With new border control laws taking effect, Hungary has sealed its border with Serbia. Processing areas that were packed with more than 9,300 refugees and other migrants on Monday now stand empty.
Hungary declared a crisis in two southern counties today, as crowds of migrants were halted in Serbia, having missed the midnight deadline before the new and stricter laws took effect.
The new laws require people to enter Hungary only with passports and at official border posts — a requirement bolstered by a 110-mile fence along the Serbian border. Asylum cases are to be reviewed by courts.
Today, the scene along that border is starkly different than on many recent days. Around 200,000 refugees and migrants have crossed into Hungary this year; many of them are among the more than 4 million people who have fled violence in Syria since 2011.

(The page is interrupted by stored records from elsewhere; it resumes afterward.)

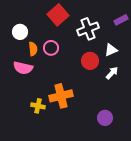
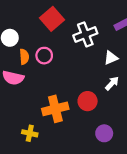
red circle: (90, 61) -> (88, 101), moved
yellow cross: (38, 106) -> (30, 133), moved

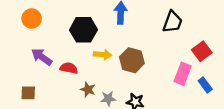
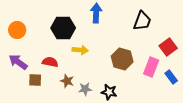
orange circle: (32, 18) -> (17, 30), moved
purple arrow: (42, 57) -> (18, 62), moved
brown hexagon: (132, 60) -> (122, 59), moved
brown square: (28, 93) -> (35, 80), moved

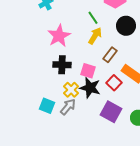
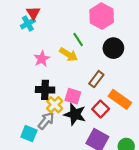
pink star: (59, 36) -> (42, 59), size x0.7
yellow arrow: (95, 36) -> (69, 55), moved, turned 90
yellow cross: (71, 90) -> (55, 105), moved
gray arrow: (68, 107) -> (46, 121), moved

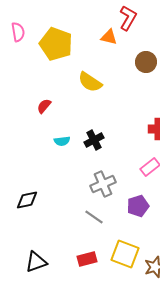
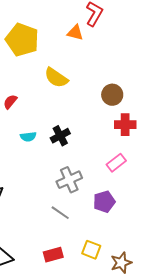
brown circle: (146, 62) -> (112, 95), moved
yellow square: (125, 254) -> (91, 250), size x0.7

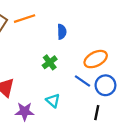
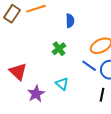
purple star: (25, 112) -> (36, 94), turned -30

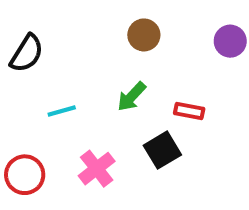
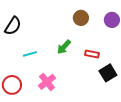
brown circle: (144, 35) -> (81, 18), moved
black square: (162, 150) -> (108, 73), moved

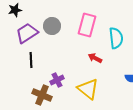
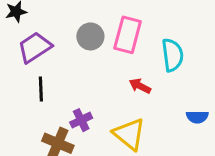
gray circle: (52, 26) -> (90, 36), moved

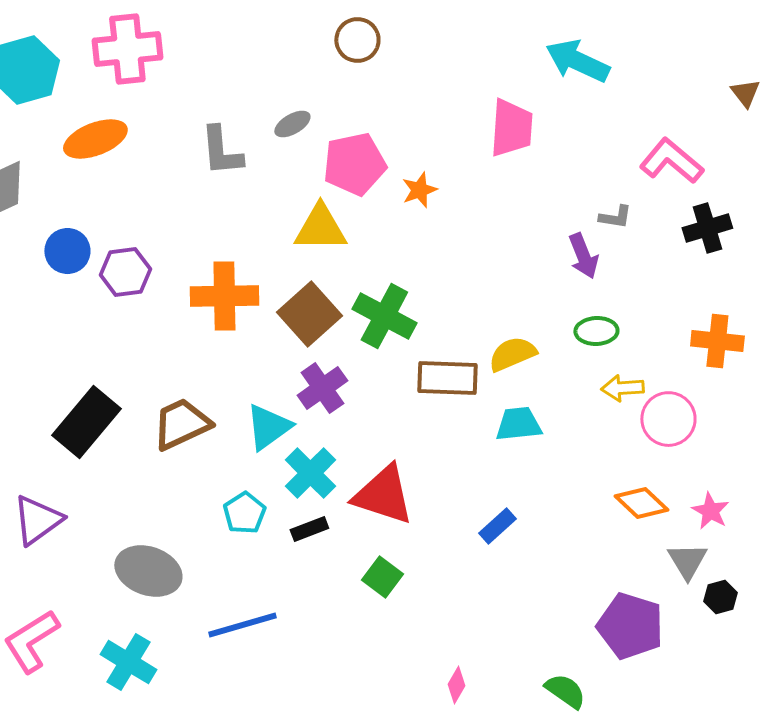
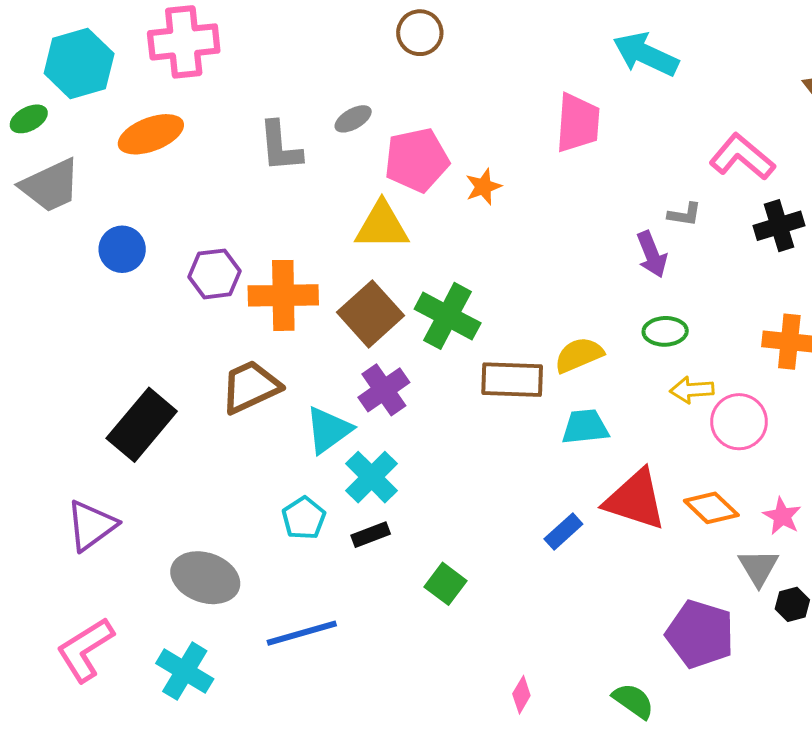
purple hexagon: (125, 272) -> (215, 274), moved
brown trapezoid: (181, 424) -> (250, 387), moved
red triangle: (383, 495) -> (635, 500), moved

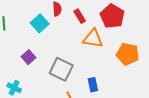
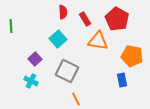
cyan square: (40, 23) -> (58, 39), moved
blue rectangle: (93, 85) -> (122, 80), moved
cyan cross: (14, 88) -> (31, 81), moved

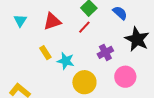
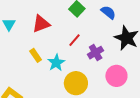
red line: (84, 27) -> (74, 40), moved
cyan star: (66, 61) -> (56, 63), turned 30

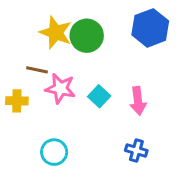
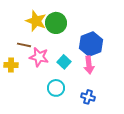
blue hexagon: (150, 28) -> (91, 44), moved
cyan circle: (54, 152) -> (56, 88), moved

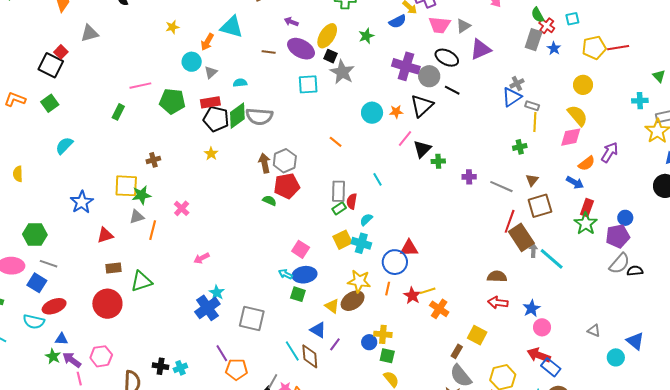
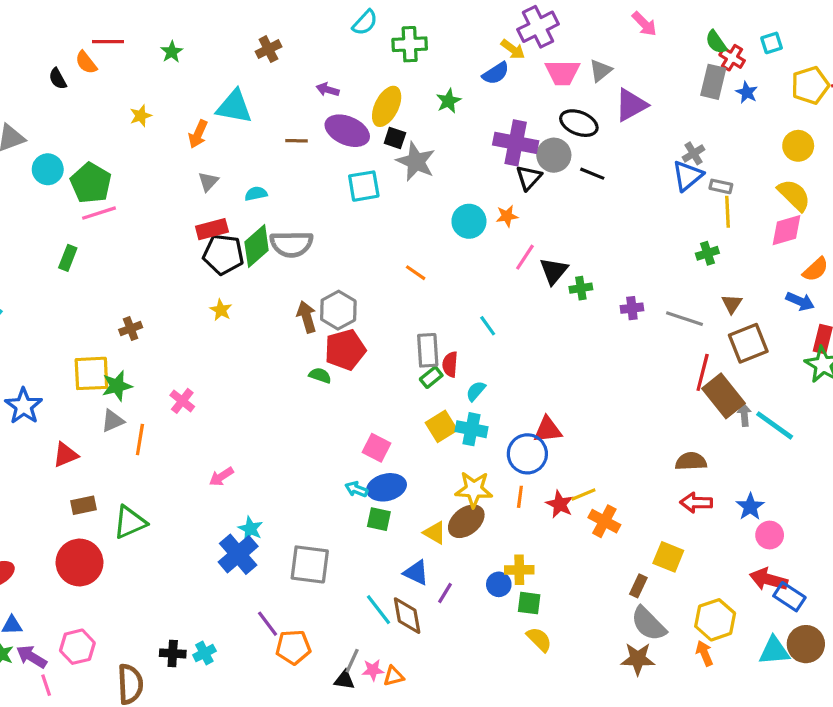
cyan circle: (192, 62) -> (48, 169), moved
green pentagon: (172, 101) -> (91, 183), moved, turned 30
black triangle: (422, 106) -> (529, 178), moved, size x0.7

Describing the scene at one former processing area in southern Hungary, Lauren Frayer reports for our Newscast desk:
"Aid agencies are dismantling huge tents. Cleanup crews rake trash into piles. Portable toilets are loaded onto trucks.
"Thousands of migrants who'd slept rough in this cornfield for days have been bused to the Austrian border. The Serbian border here is sealed. People can only cross through official border posts. The railway tracks where they had streamed into Hungary by the tens of thousands are now blocked with barbed wire.
"New laws make it illegal to tamper with that new fence or climb over it — punishable with up to three years in prison."
Lauren says that the authorities have detained dozens of people since the new laws took effect at midnight.
The move to stiffen border controls comes one day after Hungary sent police and soldiers to form a human chain along the border ahead of the midnight deadline, as the Two-Way reported Monday.
The tightened border has created a new problem for people hoping to cross Hungary and find a new life in the European Union.
The BBC reports:
"Around midday there were tense scenes as hundreds streamed towards the fence, some searching for a way through and others starting a sit-down strike, throwing down food and water in protest at not being granted passage."